## EXERCISE INSTRUCTIONS
When you restate the data, keep every word as it is and drop the images.

(Excerpts from a dataset)
################
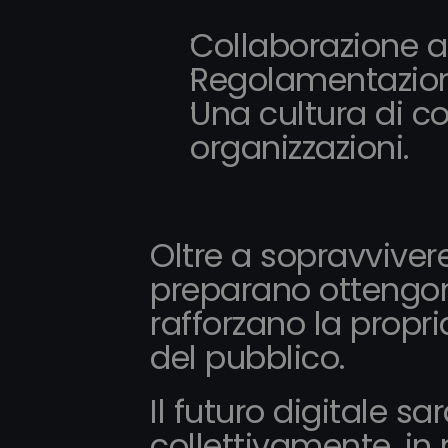
Collaborazione att
Regolamentazion
Una cultura di con
organizzazioni.
Oltre a sopravvivere
preparano ottengon
rafforzano la propri
del pubblico.
Il futuro digitale sa
collettivamente, in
################
## TASK SOLUTION
Collaborazione att
Regolamentazion
Una cultura di con
organizzazioni.
Oltre a sopravvivere
preparano ottengon
rafforzano la propri
del pubblico.
Il futuro digitale sa
collettivamente, in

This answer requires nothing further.